LaHue Sara C, Takegami Naoki, Simmasalam Rubinee, Baqai Abiya, Munoz Elena, Sikri Anya, de Courson Thibault du Buisson, Singhal Nilika S, Eckalbar Walter, Langelier Charles R, Hendrickson Carolyn M, Calfee Carolyn S, Erle David J, Krummel Matthew F, Woodruff Prescott G, Oskotsky Tomiko, Sirota Marina, Ferguson Adam, Douglas Vanja C, Newman John C, Pleasure Samuel J, Wilson Michael R, Singhal Neel S
Department of Neurology, School of Medicine, University of California-San Francisco (UCSF), San Francisco, USA.
Weill Institute for Neurosciences, UCSF, San Francisco, USA.
Geroscience. 2025 Sep 22. doi: 10.1007/s11357-025-01898-x.

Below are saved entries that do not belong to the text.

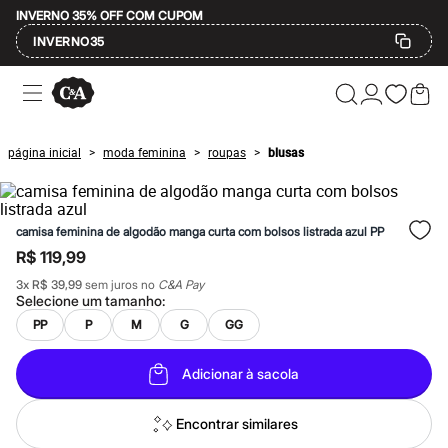
INVERNO 35% OFF COM CUPOM
INVERNO35
Ofertas
Compre por Departamento
Feminino
Masculino
página inicial
moda feminina
roupas
blusas
>
>
>
Infantil
Calçados
Mindse7
Plus Size
camisa feminina de algodão manga curta com bolsos listrada azul PP
Até 20% off
Até 40% off
R$ 119,99
Até 60% off
3
x
R$ 39,99
sem juros no
C&A Pay
A partir de 60% off
Selecione um
tamanho
:
Feminino
Em alta
PP
P
M
G
GG
Inverno
Alfaiataria
Adicionar à sacola
Novidades
Roupas
Blusas e Camisetas
Encontrar similares
Básicos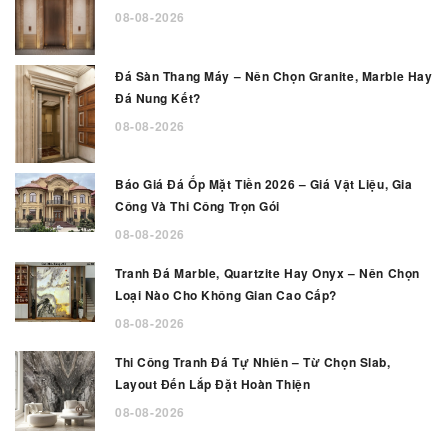
08-08-2026
Đá Sàn Thang Máy – Nên Chọn Granite, Marble Hay
Đá Nung Kết?
08-08-2026
Báo Giá Đá Ốp Mặt Tiền 2026 – Giá Vật Liệu, Gia
Công Và Thi Công Trọn Gói
08-08-2026
Tranh Đá Marble, Quartzite Hay Onyx – Nên Chọn
Loại Nào Cho Không Gian Cao Cấp?
08-08-2026
Thi Công Tranh Đá Tự Nhiên – Từ Chọn Slab,
Layout Đến Lắp Đặt Hoàn Thiện
08-08-2026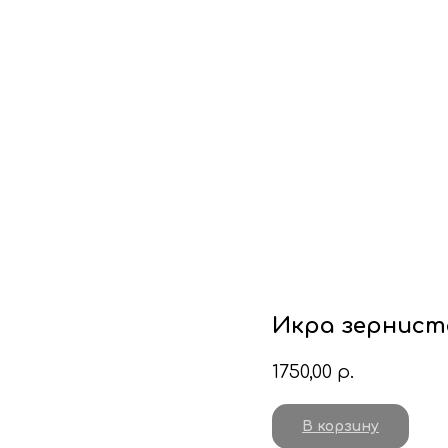
Икра зерниста
1750,00
р.
В корзину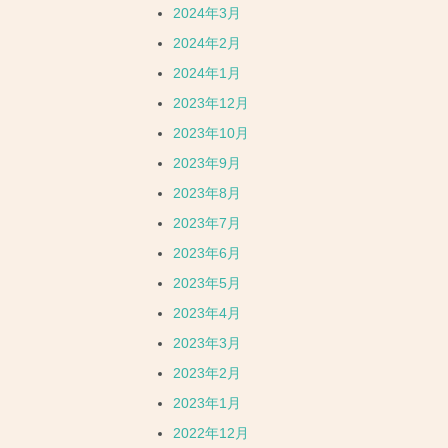
2024年3月
2024年2月
2024年1月
2023年12月
2023年10月
2023年9月
2023年8月
2023年7月
2023年6月
2023年5月
2023年4月
2023年3月
2023年2月
2023年1月
2022年12月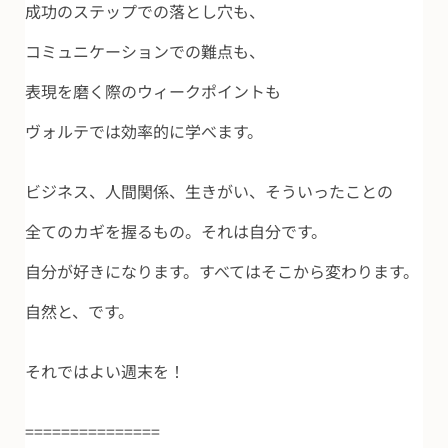
成功のステップでの落とし穴も、
コミュニケーションでの難点も、
表現を磨く際のウィークポイントも
ヴォルテでは効率的に学べます。
ビジネス、人間関係、生きがい、そういったことの
全てのカギを握るもの。それは自分です。
自分が好きになります。すべてはそこから変わります。
自然と、です。
それではよい週末を！
===============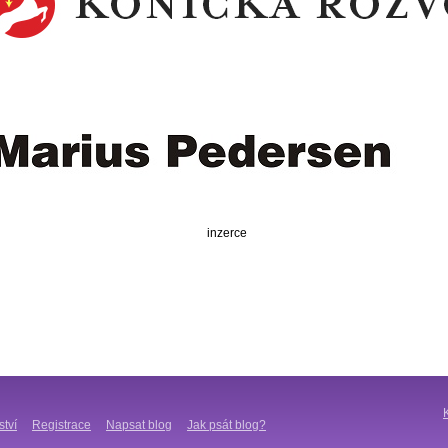
inzerce
ství
Registrace
Napsat blog
Jak psát blog?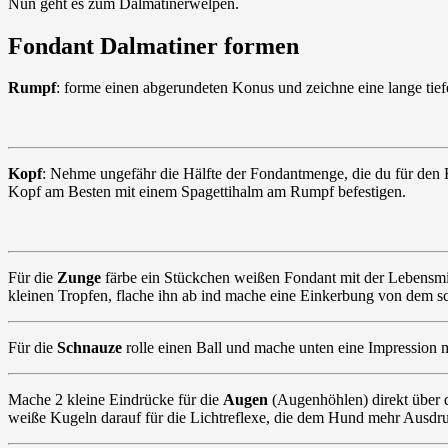
Nun geht es zum Dalmatinerwelpen.
Fondant Dalmatiner formen
Rumpf
: forme einen abgerundeten Konus und zeichne eine lange tiefe
Kopf
: Nehme ungefähr die Hälfte der Fondantmenge, die du für den R
Kopf am Besten mit einem Spagettihalm am Rumpf befestigen.
Für die
Zunge
färbe ein Stückchen weißen Fondant mit der Lebensmit
kleinen Tropfen, flache ihn ab ind mache eine Einkerbung von dem 
Für die
Schnauze
rolle einen Ball und mache unten eine Impression 
Mache 2 kleine Eindrücke für die
Augen
(Augenhöhlen) direkt über d
weiße Kugeln darauf für die Lichtreflexe, die dem Hund mehr Ausdruck 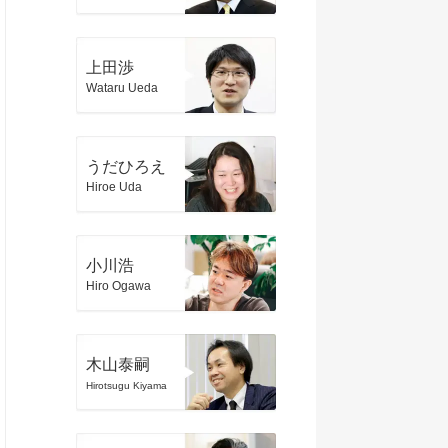
上田渉
Wataru Ueda
うだひろえ
Hiroe Uda
小川浩
Hiro Ogawa
木山泰嗣
Hirotsugu Kiyama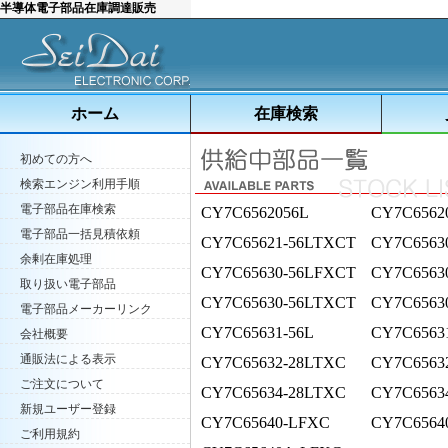
半導体電子部品在庫調達販売
ホーム
在庫検索
初めての方へ
検索エンジン利用手順
電子部品在庫検索
CY7C6562056L
CY7C6562
電子部品一括見積依頼
CY7C65621-56LTXCT
CY7C6563
余剰在庫処理
CY7C65630-56LFXCT
CY7C6563
取り扱い電子部品
CY7C65630-56LTXCT
CY7C6563
電子部品メーカーリンク
CY7C65631-56L
CY7C6563
会社概要
通販法による表示
CY7C65632-28LTXC
CY7C6563
ご注文について
CY7C65634-28LTXC
CY7C6563
新規ユーザー登録
CY7C65640-LFXC
CY7C6564
ご利用規約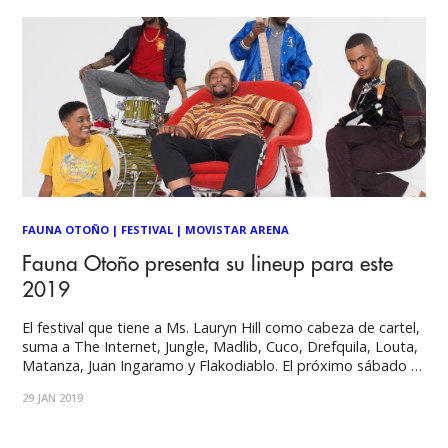
FAUNA OTOÑO
|
FESTIVAL
|
MOVISTAR ARENA
Fauna Otoño presenta su lineup para este
2019
El festival que tiene a Ms. Lauryn Hill como cabeza de cartel,
suma a The Internet, Jungle, Madlib, Cuco, Drefquila, Louta,
Matanza, Juan Ingaramo y Flakodiablo. El próximo sábado 4
de mayo, Fauna Otoño vivirá una nueva jornada, precedida
29 JAN 2019
de dos ediciones donde desfilaron músicos como Future
Islands, The Drums,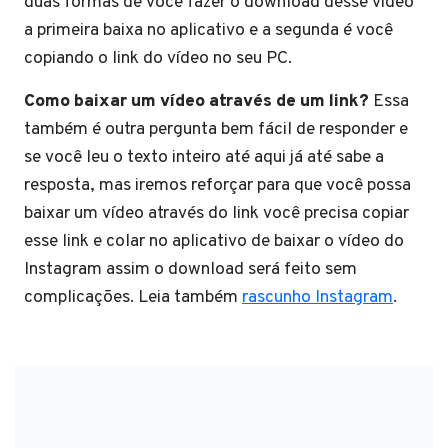
duas formas de você fazer o download desse vídeo
a primeira baixa no aplicativo e a segunda é você
copiando o link do vídeo no seu PC.
Como baixar um vídeo através de um link?
Essa
também é outra pergunta bem fácil de responder e
se você leu o texto inteiro até aqui já até sabe a
resposta, mas iremos reforçar para que você possa
baixar um vídeo através do link você precisa copiar
esse link e colar no aplicativo de baixar o vídeo do
Instagram assim o download será feito sem
complicações. Leia também
rascunho Instagram
.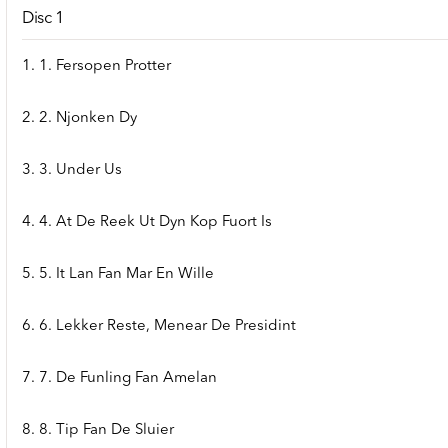
Disc 1
1. 1. Fersopen Protter
2. 2. Njonken Dy
3. 3. Under Us
4. 4. At De Reek Ut Dyn Kop Fuort Is
5. 5. It Lan Fan Mar En Wille
6. 6. Lekker Reste, Menear De Presidint
7. 7. De Funling Fan Amelan
8. 8. Tip Fan De Sluier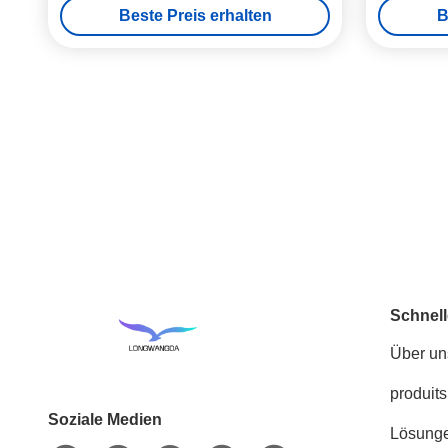
Beste Preis erhalten
B
Schnell
Über un
produits
Soziale Medien
Lösung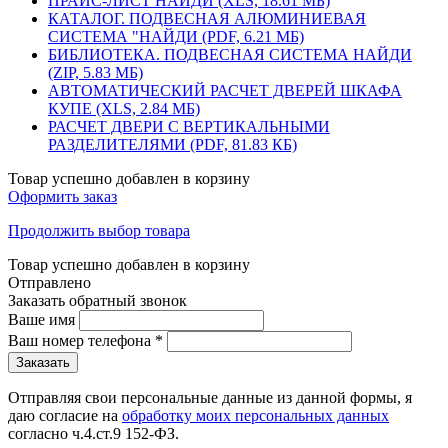
ПРАЙС-ЛИСТ НАЙДИ (XLS, 18.61 МБ)
КАТАЛОГ. ПОДВЕСНАЯ АЛЮМИНИЕВАЯ
СИСТЕМА "НАЙДИ (PDF, 6.21 МБ)
БИБЛИОТЕКА. ПОДВЕСНАЯ СИСТЕМА НАЙДИ
(ZIP, 5.83 МБ)
АВТОМАТИЧЕСКИЙ РАСЧЕТ ДВЕРЕЙ ШКАФА
КУПЕ (XLS, 2.84 МБ)
РАСЧЕТ ДВЕРИ C ВЕРТИКАЛЬНЫМИ
РАЗДЕЛИТЕЛЯМИ (PDF, 81.83 КБ)
Товар успешно добавлен в корзину
Оформить заказ
Продолжить выбор товара
Товар успешно добавлен в корзину
Отправлено
Заказать обратный звонок
Ваше имя
Ваш номер телефона
*
Отправляя свои персональные данные из данной формы, я
даю согласие на
обработку моих персональных данных
согласно ч.4.ст.9 152-ФЗ.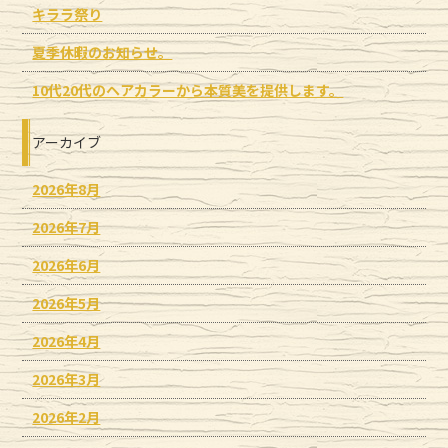
キララ祭り
夏季休暇のお知らせ。
10代20代のヘアカラーから本質美を提供します。
アーカイブ
2026年8月
2026年7月
2026年6月
2026年5月
2026年4月
2026年3月
2026年2月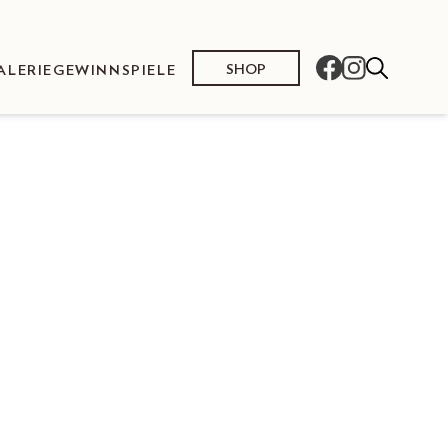
SHOP
ALERIE
GEWINNSPIELE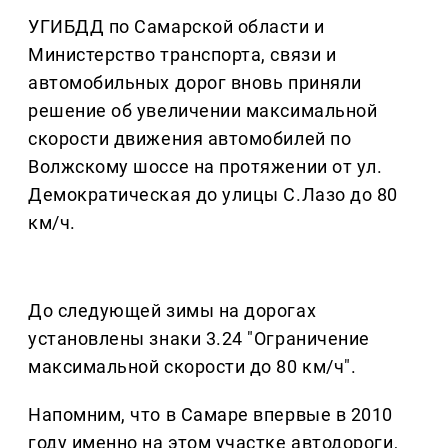
УГИБДД по Самарской области и
Министерство транспорта, связи и
автомобильных дорог вновь приняли
решение об увеличении максимальной
скорости движения автомобилей по
Волжскому шоссе на протяжении от ул.
Демократическая до улицы С.Лазо до 80
км/ч.
До следующей зимы на дорогах
установлены знаки 3.24 "Ограничение
максимальной скорости до 80 км/ч".
Напомним, что в Самаре впервые в 2010
году именно на этом участке автодороги,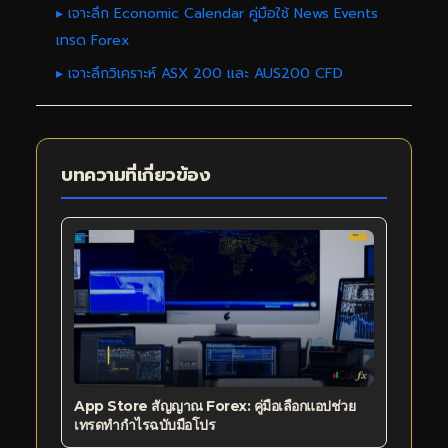
▸ เจาะลึก Economic Calendar คู่มือใช้ News Events
เทรด Forex
▸ เจาะลึกวิเคราะห์ ASX 200 และ AUS200 CFD
บทความที่เกี่ยวข้อง
App Store สัญญาณ Forex: คู่มือเลือกแอปช่วย
เทรดทำกำไรฉบับมือโปร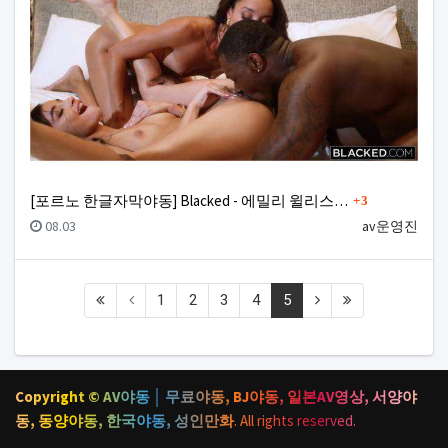
댓글
[포르노 한글자막야동] Blacked - 에밀리 윌리스…
3
등록일
등록자
08.03
av운영진
(current)
1
2
3
4
5
Copyright © AV야동 │ 무료야동, BJ야동, 일본AV영상, 서양야
동, 동양야동, 한국야동, 성인만화
. All rights reserved.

Delirium is a neurologic syndrome characterized by inattention and cognitive impairment frequently encountered in medically ill older adults. As a hallmark of age-related brain vulnerability, delirium offers a clinical model to investigate how peripheral immune responses contribute to acute brain dysfunction. Peripheral inflammation is a key trigger of delirium, but the patient-specific immune responses that drive delirium onset and recovery remain poorly understood. This retrospective cohort study of prospectively collected biospecimens examines RNA sequencing from peripheral blood mononuclear cells of adults hospitalized for COVID-19 to better understand patient-specific factors associated with delirium (n = 64). Longitudinal transcriptomic analyses highlight persistent immune dysregulation in delirium, marked by increasing expression trajectories of genes linked to innate immune pathways, including complement activation, cytokine production, and monocyte/macrophage recruitment. Genes involved adaptive immunity showed a declining trajectory over time in patients with delirium. Although corticosteroid treatment suppressed some aspects of immune hyperactivation, aberrant responses contributing to delirium were exacerbated. Delirium resolution was characterized by normalization of key transcripts such as CCL2 and innate immune markers. Novel associations with delirium included transcripts related to stress granule assembly and the T cell regulators DUSP2 and KLF10. Delirium in COVID-19 is associated with distinct and dynamic peripheral immune trajectories that are modulated by corticosteroids. Further understanding these mechanisms has important implications for preventing delirium in older adults. These findings provide novel mechanistic insights with translational relevance for immunomodulatory strategies targeting maladaptive immune responses to prevent or treat delirium in medically ill populations.